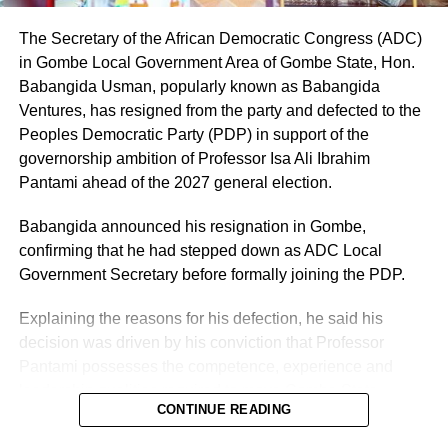
defendant (INEC) as its nominated candidate for the seat
of the House of Representatives, representing Owo/Ose
The Secretary of the African Democratic Congress (ADC)
Federal Constituency.
in Gombe Local Government Area of Gombe State, Hon.
Babangida Usman, popularly known as Babangida
Ventures, has resigned from the party and defected to the
Peoples Democratic Party (PDP) in support of the
governorship ambition of Professor Isa Ali Ibrahim
Pantami ahead of the 2027 general election.
Babangida announced his resignation in Gombe,
confirming that he had stepped down as ADC Local
Government Secretary before formally joining the PDP.
Explaining the reasons for his defection, he said his
decision was driven by his conviction that Professor
Pantami possesses the competence, experience and
leadership qualities required to move Gombe State
CONTINUE READING
forward.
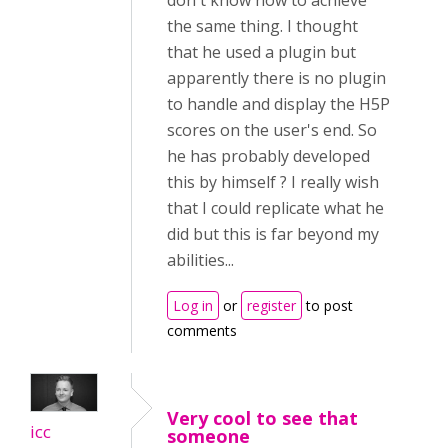
don't know how to achieve
the same thing. I thought
that he used a plugin but
apparently there is no plugin
to handle and display the H5P
scores on the user's end. So
he has probably developed
this by himself ? I really wish
that I could replicate what he
did but this is far beyond my
abilities...
Log in
or
register
to post
comments
Very cool to see that
icc
someone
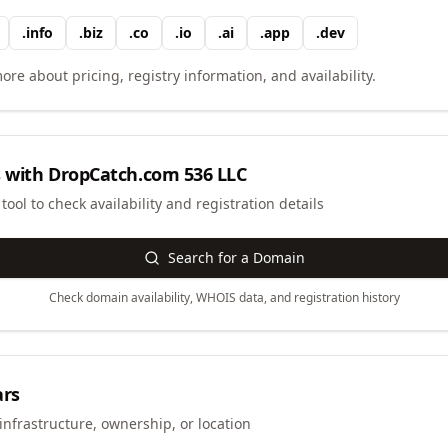
.
info
.
biz
.
co
.
io
.
ai
.
app
.
dev
ore about pricing, registry information, and availability.
 with
DropCatch.com 536 LLC
ool to check availability and registration details
Search for a Domain
Check domain availability, WHOIS data, and registration history
ars
infrastructure, ownership, or location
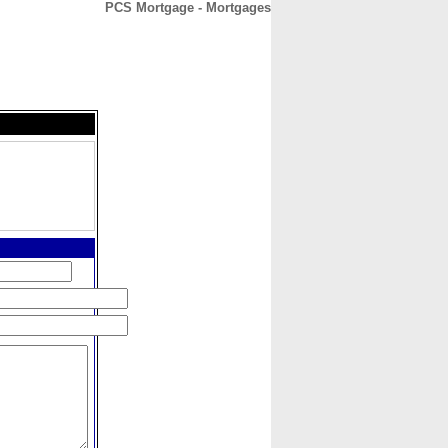
PCS Mortgage - Mortgages
CONTACT
ABOUT
HOME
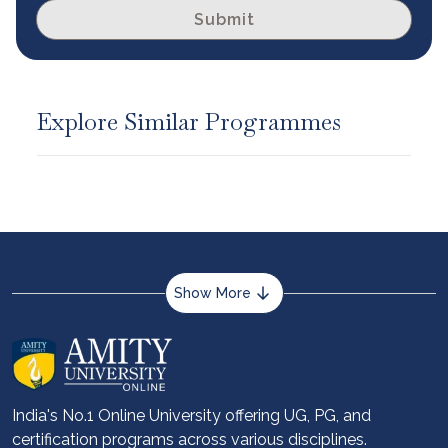
Submit
Explore Similar Programmes
Show More
About us
Career services
Advantages
India's No.1 Online University offering UG, PG, and
certification programs across various disciplines.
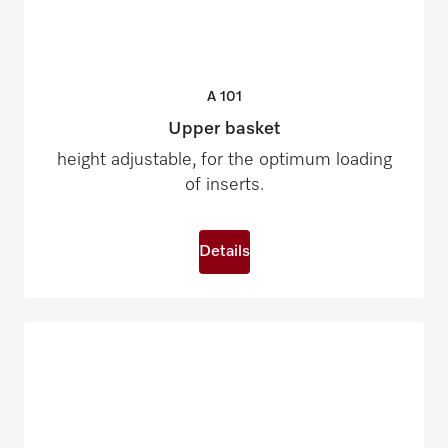
A
101
Upper basket
height adjustable, for the optimum loading
of inserts.
Details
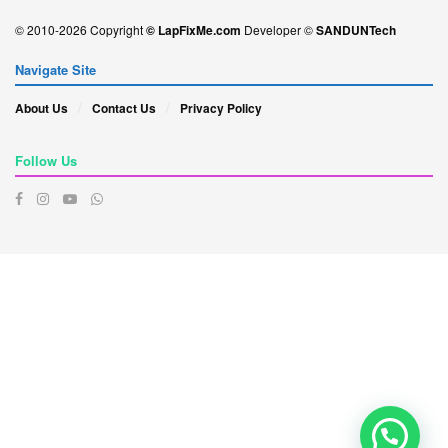
© 2010-2026 Copyright
© LapFixMe.com
Developer ©
SANDUNTech
Navigate Site
About Us
Contact Us
Privacy Policy
Follow Us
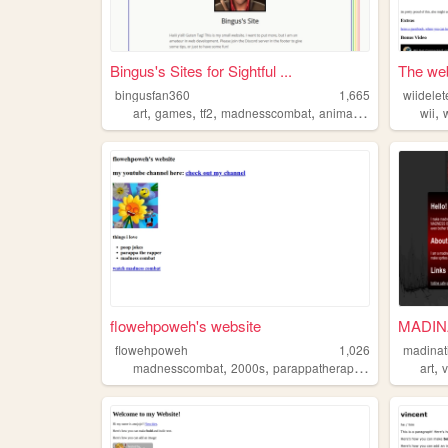
Bingus's Sites for Sightful ...
The web
bingusfan360
1,665
wiidele
,
,
,
,
,
art
games
tf2
madnesscombat
animation
wii
flowehpoweh's website
MADIN
flowehpoweh
1,026
madinat
,
,
,
,
,
madnesscombat
2000s
parappatherapper
minecraft
art
r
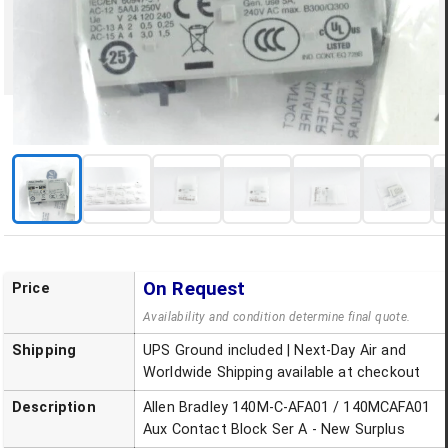
On Request
Price
Availability and condition determine final quote.
Shipping
UPS Ground included | Next-Day Air and
Worldwide Shipping available at checkout
Description
Allen Bradley 140M-C-AFA01 / 140MCAFA01
Aux Contact Block Ser A - New Surplus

*ACTIVITY:* Copy the data verbatim, skipping any image it holds.

*SOLVED PROBLEM:*
defendant (INEC) as its nominated candidate for the seat
of the House of Representatives, representing Owo/Ose
The Secretary of the African Democratic Congress (ADC)
Federal Constituency.
in Gombe Local Government Area of Gombe State, Hon.
Babangida Usman, popularly known as Babangida
Ventures, has resigned from the party and defected to the
Peoples Democratic Party (PDP) in support of the
governorship ambition of Professor Isa Ali Ibrahim
Pantami ahead of the 2027 general election.
Babangida announced his resignation in Gombe,
confirming that he had stepped down as ADC Local
Government Secretary before formally joining the PDP.
Explaining the reasons for his defection, he said his
decision was driven by his conviction that Professor
Pantami possesses the competence, experience and
leadership qualities required to move Gombe State
CONTINUE READING
forward.
don't know how to achieve
the same thing. I thought
that he used a plugin but
apparently there is no plugin
to handle and display the H5P
scores on the user's end. So
he has probably developed
this by himself ? I really wish
that I could replicate what he
did but this is far beyond my
abilities...
Log in
or
register
to post
comments
Very cool to see that
icc
someone
.
info
.
biz
.
co
.
io
.
ai
.
app
.
dev
ore about pricing, registry information, and availability.
 with
DropCatch.com 536 LLC
ool to check availability and registration details
Search for a Domain
Check domain availability, WHOIS data, and registration history
ars
infrastructure, ownership, or location
PCS Mortgage - Mortgages
CONTACT
ABOUT
HOME
Submit
Explore Similar Programmes
Show More
About us
Career services
Advantages
India's No.1 Online University offering UG, PG, and
certification programs across various disciplines.
A
101
Upper basket
height adjustable, for the optimum loading
of inserts.
Details
© 2010-2026 Copyright
© LapFixMe.com
Developer ©
SANDUNTech
Navigate Site
About Us
Contact Us
Privacy Policy
Follow Us
Bingus's Sites for Sightful ...
The web
bingusfan360
1,665
wiidele
,
,
,
,
,
art
games
tf2
madnesscombat
animation
wii
flowehpoweh's website
MADIN
flowehpoweh
1,026
madinat
,
,
,
,
,
madnesscombat
2000s
parappatherapper
minecraft
art
r
On Request
Price
Availability and condition determine final quote.
Shipping
UPS Ground included | Next-Day Air and
Worldwide Shipping available at checkout
Description
Allen Bradley 140M-C-AFA01 / 140MCAFA01
Aux Contact Block Ser A - New Surplus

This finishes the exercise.